El episodio de Monterrey, cuando Castañeda era canciller y se
le hizo una majadería a Fidel Castro, siembra en uno serias
dudas. Pero poco a poco, y bajo la presión de asuntos tan
delicados como el de los inmigrantes mexicanos, Fox ha ido
cambiando y ahora esgrime los argumentos tradicionales de la
política internacional de México. Esto merece aplauso y
aprobación. Y por cierto, no se trata en la especie de un
México nuevo sino del país de siempre, con una larga historia
en el ámbito internacional. El mérito de Fox consiste, sin
duda, en reconocerlo y admitirlo.
Ahora bien, los días que corren son de los más delicados en la
reciente historia del mundo. El Presidente de Estados Unidos
se revela como un militarista a ultranza, no importa que
entrampado en las redes de la conflictiva historia
contemporánea. Es un hombre que sin miramientos y con
poquísima perspectiva histórica convoca y concita a la
violencia. Dice que está decepcionado de la actitud de la OTAN,
principalmente de Francia y de Bélgica, e ignora que por
abrumadora mayoría el mundo está decepcionado de él. Tal vez
pase a la historia como el autor inmisericorde de la tercera
guerra mundial. Ojalá y no. Lo lamentable dentro de tal
contexto, incluso lo terrible, es que somos vecinos de Estados
Unidos; sin olvidar los veneros de petróleo que ahora quiere
el diablo capitalista, recordando a López Velarde. Nuestra
situación como país es muy delicada. Pero si algo tenemos de
qué enorgullecernos es de nuestra política internacional, no de la |
manipulada por intereses mezquinos sino de la auténtica,
forjada a la luz y amparo de la inteligencia jurídica y
diplomática. Al respecto, el Presidente de México ha hecho un
enérgico llamado en contra de la guerra en Irak. Lo hizo al
final de la entrega de los premios de investigación 2001-2002.

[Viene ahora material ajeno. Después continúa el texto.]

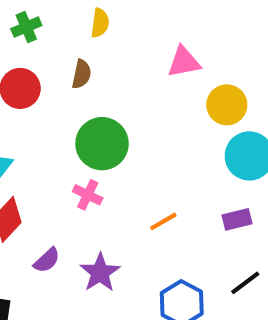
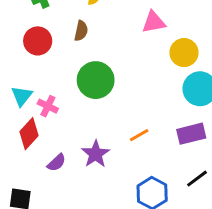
pink cross: (88, 195) -> (48, 106), moved
purple rectangle: (237, 219) -> (191, 134), size x1.4
purple star: (100, 273) -> (96, 154), moved

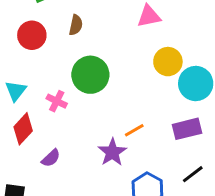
yellow circle: (184, 53) -> (168, 62), moved
pink cross: (48, 106) -> (57, 101), moved
purple star: (96, 154) -> (112, 152), moved

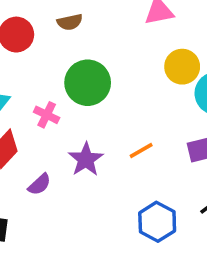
brown semicircle: (76, 25) -> (70, 22), turned 66
purple star: (112, 152) -> (86, 159), moved

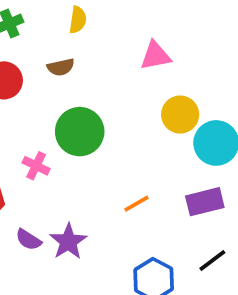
purple star: (86, 159) -> (68, 242), moved
purple semicircle: (39, 184) -> (28, 240), turned 75

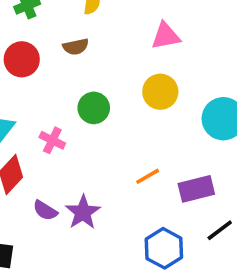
yellow circle: (180, 115) -> (160, 92), moved
green circle: (80, 132) -> (94, 108), size x0.7
purple rectangle: (205, 202) -> (196, 189), moved

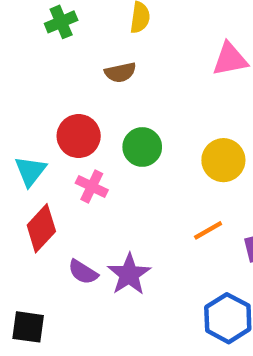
red circle: (22, 59) -> (79, 136), moved
yellow circle: (160, 92) -> (223, 160), moved

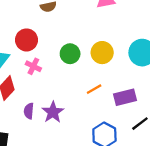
green circle: (142, 147) -> (70, 54), moved
purple semicircle: (83, 272) -> (29, 111), turned 63

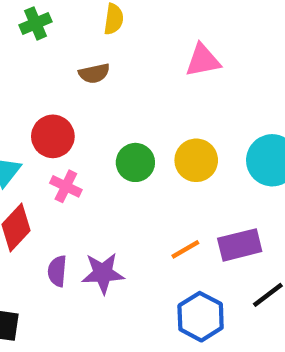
orange line: (94, 89) -> (185, 249), moved
purple star: (53, 112) -> (103, 273), turned 30

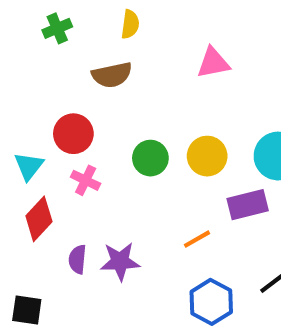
brown semicircle: (94, 73) -> (112, 75), size x1.4
purple rectangle: (240, 245) -> (248, 205), moved

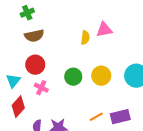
yellow semicircle: (130, 24) -> (85, 38), moved
brown semicircle: (112, 75) -> (34, 36), moved
purple rectangle: (248, 205) -> (120, 117), moved

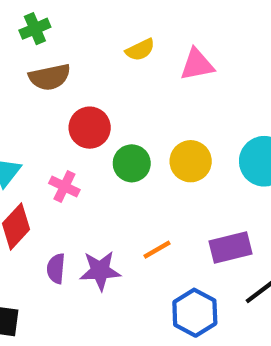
yellow semicircle: (85, 38) -> (140, 50), moved, turned 56
red circle: (35, 65) -> (90, 128), moved
orange line: (96, 117) -> (157, 250), moved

Exclamó: "¡No al militarismo, no a la guerra!" Pero de manera
inusual y cuando concluyó su discurso, dijo: "¡Sí al desarme,
sí al consenso, sí al multilateralismo!"
Más claro ni el agua. Lo que alarma y sorprende es la actitud
hostil y soberbia del Presidente de Estados Unidos y de su
secretario de Estado. Sostienen que irán a la guerra con o sin
la aprobación de las Naciones Unidas. ¿México pagará caro su
resolución de renegar de la guerra, de repudiarla, habida
cuenta que los norteamericanos sí la quieren? Tal vez. El
mundo de hoy es incierto, pero no es posible ni debido vivir y
convivir en él al margen de los principios que conforman la
historia y la tradición de un país. En la especie pocos, muy
pocos, tenemos dudas de que el gobierno actual de Estados
Unidos sólo mira a su conveniencia e intereses. Quizá vea en
la guerra un medio de recuperar su economía averiada o quizá
en el panorama internacional no le quede otro camino que el de
conservar su poder y su "prestigio" congraciándose con el dios
Marte. Pero Estados Unidos no es el mundo, y al margen o a
pesar de su gigantesco poderío militar hay muchas naciones que
repudian la belicosidad y defienden los valores del espíritu.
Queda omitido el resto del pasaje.